There may also be a non-specific benefit of sunlight, as it reduces cardiovascular risk factors. Unfortunately, the dermatology world has been so fixated on the adverse effects of sunlight (skin cancer) that very little work has been done looking at other UV driven mechanisms which I am sure remain to be discovered.

MC: For our readers that may be unfamiliar, can you talk about how UVA radiation induces the release of nitric oxide, and why this is relevant to the study findings. RW: The classical method of NO production involves the oxidation of L-arginine to citrulline with release of NO, catalyzed by one of the NO synthase enzymes. The alternative, and more recently described pathway, is via reduction of nitrate to nitrite and then NO. Nitrate is very stable, but nitrate reductases can carry out the first step of this reduction.

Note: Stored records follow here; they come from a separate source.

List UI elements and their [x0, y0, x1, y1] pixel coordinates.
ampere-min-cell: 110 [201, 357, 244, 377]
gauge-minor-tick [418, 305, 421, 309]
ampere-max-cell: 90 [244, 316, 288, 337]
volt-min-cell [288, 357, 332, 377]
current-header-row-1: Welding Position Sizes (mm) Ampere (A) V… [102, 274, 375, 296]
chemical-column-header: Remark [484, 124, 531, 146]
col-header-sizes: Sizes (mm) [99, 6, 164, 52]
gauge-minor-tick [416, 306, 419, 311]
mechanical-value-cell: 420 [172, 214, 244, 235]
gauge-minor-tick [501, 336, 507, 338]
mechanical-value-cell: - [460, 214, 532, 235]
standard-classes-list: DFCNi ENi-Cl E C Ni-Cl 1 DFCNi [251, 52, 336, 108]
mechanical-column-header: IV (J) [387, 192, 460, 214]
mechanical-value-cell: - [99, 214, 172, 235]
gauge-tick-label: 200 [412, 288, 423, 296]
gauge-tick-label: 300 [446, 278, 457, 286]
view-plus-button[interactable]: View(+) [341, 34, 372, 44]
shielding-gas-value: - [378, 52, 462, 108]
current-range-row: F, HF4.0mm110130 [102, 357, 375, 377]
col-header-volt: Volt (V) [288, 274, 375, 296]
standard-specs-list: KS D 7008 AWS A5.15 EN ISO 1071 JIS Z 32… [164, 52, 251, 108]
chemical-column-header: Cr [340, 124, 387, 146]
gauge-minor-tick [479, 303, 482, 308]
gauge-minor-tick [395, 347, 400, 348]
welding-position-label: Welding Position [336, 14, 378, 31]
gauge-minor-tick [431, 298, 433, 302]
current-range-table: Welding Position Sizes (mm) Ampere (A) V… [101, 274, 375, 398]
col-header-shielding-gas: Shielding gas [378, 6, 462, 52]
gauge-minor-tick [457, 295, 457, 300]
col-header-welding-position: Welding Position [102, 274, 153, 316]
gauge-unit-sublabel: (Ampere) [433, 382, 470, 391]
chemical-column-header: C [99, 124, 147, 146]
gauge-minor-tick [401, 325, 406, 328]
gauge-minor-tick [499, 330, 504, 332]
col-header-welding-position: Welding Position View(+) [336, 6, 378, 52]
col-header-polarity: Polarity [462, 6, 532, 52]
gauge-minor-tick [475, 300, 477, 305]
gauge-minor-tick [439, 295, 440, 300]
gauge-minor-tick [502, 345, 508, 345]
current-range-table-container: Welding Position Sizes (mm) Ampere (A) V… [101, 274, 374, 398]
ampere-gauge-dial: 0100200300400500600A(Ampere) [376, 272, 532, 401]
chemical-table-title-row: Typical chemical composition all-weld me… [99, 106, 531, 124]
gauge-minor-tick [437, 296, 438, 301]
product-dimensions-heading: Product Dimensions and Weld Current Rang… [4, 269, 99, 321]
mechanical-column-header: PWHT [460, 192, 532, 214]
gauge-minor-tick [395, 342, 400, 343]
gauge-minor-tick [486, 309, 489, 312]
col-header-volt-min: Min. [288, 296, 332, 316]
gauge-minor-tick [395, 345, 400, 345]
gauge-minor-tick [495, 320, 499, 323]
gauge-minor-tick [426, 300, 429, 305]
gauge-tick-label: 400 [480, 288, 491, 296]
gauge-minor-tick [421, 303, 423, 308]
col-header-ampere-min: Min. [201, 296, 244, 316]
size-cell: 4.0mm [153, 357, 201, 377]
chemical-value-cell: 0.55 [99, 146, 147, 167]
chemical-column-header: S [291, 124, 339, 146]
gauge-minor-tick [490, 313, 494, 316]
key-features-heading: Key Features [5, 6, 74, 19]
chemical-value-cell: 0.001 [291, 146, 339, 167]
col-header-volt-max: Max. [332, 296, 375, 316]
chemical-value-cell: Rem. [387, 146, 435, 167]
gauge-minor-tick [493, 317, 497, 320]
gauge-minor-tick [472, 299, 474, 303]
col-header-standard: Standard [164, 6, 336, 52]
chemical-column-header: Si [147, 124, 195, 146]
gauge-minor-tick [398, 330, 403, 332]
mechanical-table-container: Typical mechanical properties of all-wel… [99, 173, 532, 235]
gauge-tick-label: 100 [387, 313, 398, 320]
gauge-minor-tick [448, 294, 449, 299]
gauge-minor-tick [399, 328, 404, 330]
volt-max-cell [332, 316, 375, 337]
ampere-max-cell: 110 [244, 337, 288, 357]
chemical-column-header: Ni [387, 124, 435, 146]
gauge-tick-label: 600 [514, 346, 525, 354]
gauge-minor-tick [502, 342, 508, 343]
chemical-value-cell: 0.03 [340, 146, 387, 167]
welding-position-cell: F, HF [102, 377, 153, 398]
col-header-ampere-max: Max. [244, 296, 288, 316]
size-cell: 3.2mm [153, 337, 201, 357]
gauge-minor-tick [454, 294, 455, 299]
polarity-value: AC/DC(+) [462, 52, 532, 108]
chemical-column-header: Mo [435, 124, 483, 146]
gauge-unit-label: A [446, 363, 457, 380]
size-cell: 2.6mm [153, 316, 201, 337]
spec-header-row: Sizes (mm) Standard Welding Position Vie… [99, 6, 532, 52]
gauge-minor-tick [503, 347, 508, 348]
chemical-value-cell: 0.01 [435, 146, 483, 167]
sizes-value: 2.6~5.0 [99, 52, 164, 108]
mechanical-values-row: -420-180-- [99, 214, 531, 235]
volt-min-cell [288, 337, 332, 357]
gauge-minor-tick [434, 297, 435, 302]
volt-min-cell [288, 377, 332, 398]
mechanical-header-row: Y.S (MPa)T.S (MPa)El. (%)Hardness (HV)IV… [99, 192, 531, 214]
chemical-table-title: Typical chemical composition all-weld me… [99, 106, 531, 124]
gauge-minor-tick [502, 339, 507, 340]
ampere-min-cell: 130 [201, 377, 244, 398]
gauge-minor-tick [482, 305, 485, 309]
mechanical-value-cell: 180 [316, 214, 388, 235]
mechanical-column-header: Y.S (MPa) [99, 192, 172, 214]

Nitrite is more readily reduced to NO in anoxic or low pH conditions. Professor Martin Feelisch made the important discovery that, in the presence of thiols, UV radiation can photochemically reduce nitrate to NO without any enzymes. I had previously shown that the skin contains large stores of nitrate, nitrite and also nitrosothiols and the skin thus brings together these NO storage forms, thiols (in structural proteins) and also UV.

Working in parallel, myself and Professor Christoph Suschek in Germany then showed that UV irradiation of skin releases NO to the systemic circulation, where it lowers blood pressure. MC: Are there any limitations to the Rosula (Sodium Sulfacetamide 10% and Sulfur 4%)- FDA that you wish to highlight.

RW: This is an observational study and carries the same warnings as any other observational study. In all observational studies you need to think about confounders which were not accounted for. One important point, which could be missed on a quick read through, is that the effect was more marked at low UV levels.

We thus suspect that there is a ceiling to this effect and just cranking up UV exposure to higher and higher levels will not continue to produce the same degree of benefit. MC: The study is observational and therefore cannot heart and blood cause and effect. How can the study findings be harnessed.

RW: This is a starting Rosula (Sodium Sulfacetamide 10% and Sulfur 4%)- FDA. I think an important message is that there is more to sunlight than vitamin D alone. The unfortunate fixation on vitamin D in the press and even the medical world is that so little consideration has been given to, or research performed on, other beneficial mechanisms of action of sunlight.

I hope that this will start to change. Our study suggests benefit from sunlight and if we heart disease work out the mechanism, that would lead to new treatments.

The second consideration is public health. We are currently advising (correctly) that people should meet outside to benefit from ventilation reducing COVID-19 transmission. Our data Rosula (Sodium Sulfacetamide 10% and Sulfur 4%)- FDA that brut la roche are Moxeza (Moxifloxacin Hydrochloride Ophthalmic Solution)- FDA benefits to being outside, in that you also get more sunlight.

I hope that our data thus feeds into public health policy and advice. MC: Are there other research methods that could be ent doctor to demonstrate cause and effect, based on your work.

RW: Nearly every dermatology department in Britain has a phototherapy department.